[Data supplied]

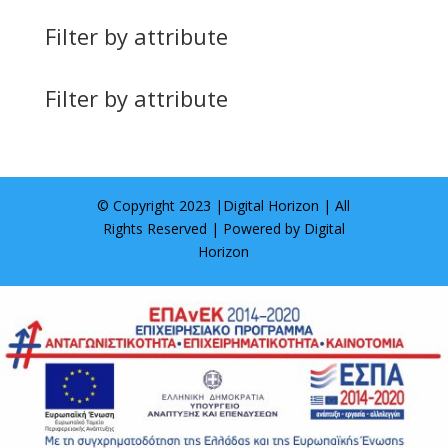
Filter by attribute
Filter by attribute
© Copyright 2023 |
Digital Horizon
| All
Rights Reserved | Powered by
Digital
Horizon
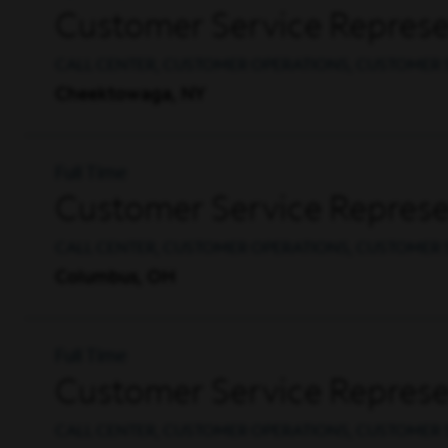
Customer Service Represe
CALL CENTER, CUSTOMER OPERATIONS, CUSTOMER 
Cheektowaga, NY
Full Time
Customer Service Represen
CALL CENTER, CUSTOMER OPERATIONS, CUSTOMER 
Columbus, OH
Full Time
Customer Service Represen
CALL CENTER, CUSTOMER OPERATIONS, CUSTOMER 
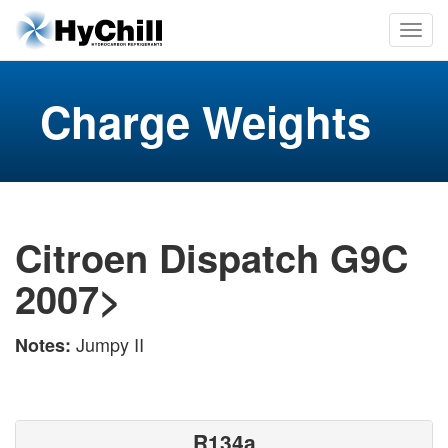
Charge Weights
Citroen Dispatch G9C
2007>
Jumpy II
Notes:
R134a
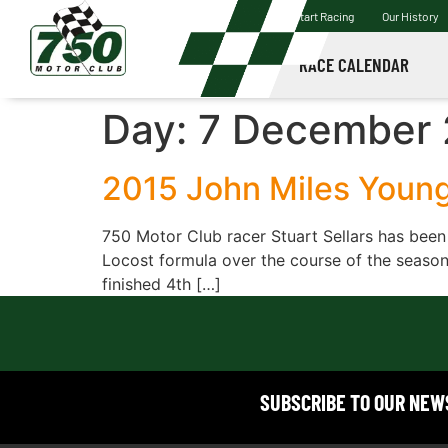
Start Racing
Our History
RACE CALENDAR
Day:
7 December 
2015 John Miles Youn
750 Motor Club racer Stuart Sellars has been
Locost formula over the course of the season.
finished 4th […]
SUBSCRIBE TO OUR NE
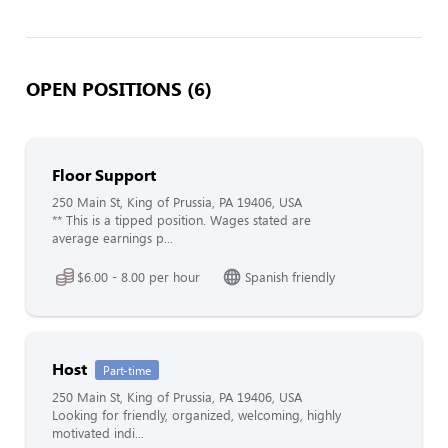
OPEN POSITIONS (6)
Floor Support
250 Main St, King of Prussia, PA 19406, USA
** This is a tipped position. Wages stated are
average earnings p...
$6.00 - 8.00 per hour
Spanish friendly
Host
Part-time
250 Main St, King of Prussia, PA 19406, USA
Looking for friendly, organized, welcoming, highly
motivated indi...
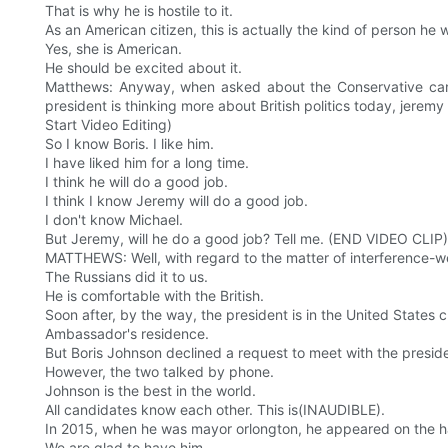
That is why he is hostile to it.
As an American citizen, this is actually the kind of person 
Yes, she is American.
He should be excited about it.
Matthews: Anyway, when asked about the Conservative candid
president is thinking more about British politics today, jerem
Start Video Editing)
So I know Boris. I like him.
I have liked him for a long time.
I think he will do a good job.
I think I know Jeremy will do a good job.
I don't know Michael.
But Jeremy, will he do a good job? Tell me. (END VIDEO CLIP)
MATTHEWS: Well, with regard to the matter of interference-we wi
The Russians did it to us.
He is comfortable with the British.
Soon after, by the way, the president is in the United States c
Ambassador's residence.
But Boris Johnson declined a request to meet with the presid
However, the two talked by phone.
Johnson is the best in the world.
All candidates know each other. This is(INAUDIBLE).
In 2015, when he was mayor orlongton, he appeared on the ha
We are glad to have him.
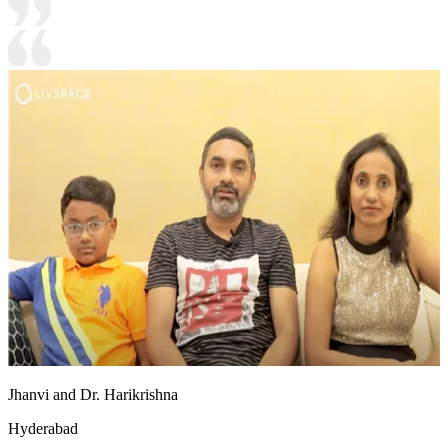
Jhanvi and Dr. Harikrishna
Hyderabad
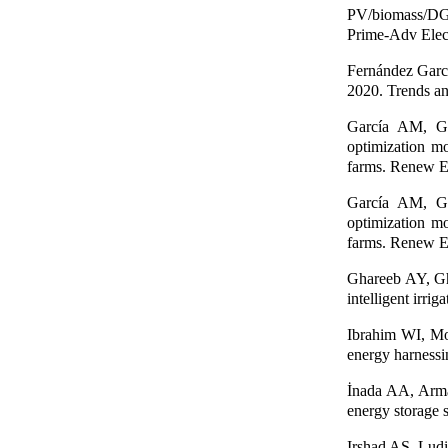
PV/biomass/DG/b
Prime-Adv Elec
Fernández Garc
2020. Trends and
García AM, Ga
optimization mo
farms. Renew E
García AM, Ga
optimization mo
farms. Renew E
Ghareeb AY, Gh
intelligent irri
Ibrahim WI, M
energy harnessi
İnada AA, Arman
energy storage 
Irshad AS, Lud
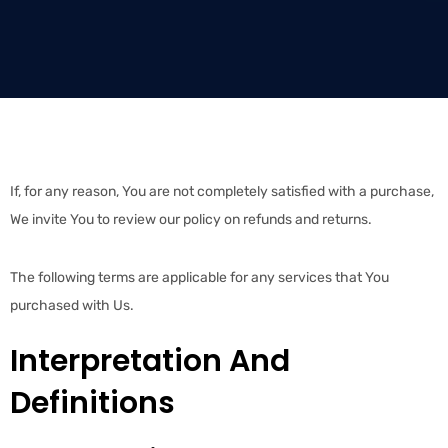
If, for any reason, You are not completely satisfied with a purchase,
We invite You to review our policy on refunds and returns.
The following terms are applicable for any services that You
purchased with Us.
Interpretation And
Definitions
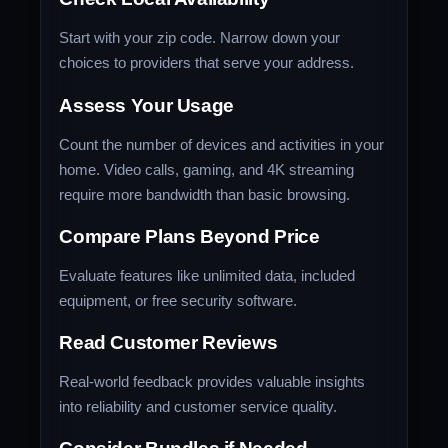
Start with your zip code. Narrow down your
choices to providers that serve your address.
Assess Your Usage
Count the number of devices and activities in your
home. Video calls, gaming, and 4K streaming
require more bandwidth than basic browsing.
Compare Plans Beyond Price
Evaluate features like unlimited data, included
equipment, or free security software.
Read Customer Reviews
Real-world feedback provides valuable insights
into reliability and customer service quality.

[/Data supplied]

■ What to do: Across all lines above, count those with the string "will". Only the number is wanted.

■ Task output: 3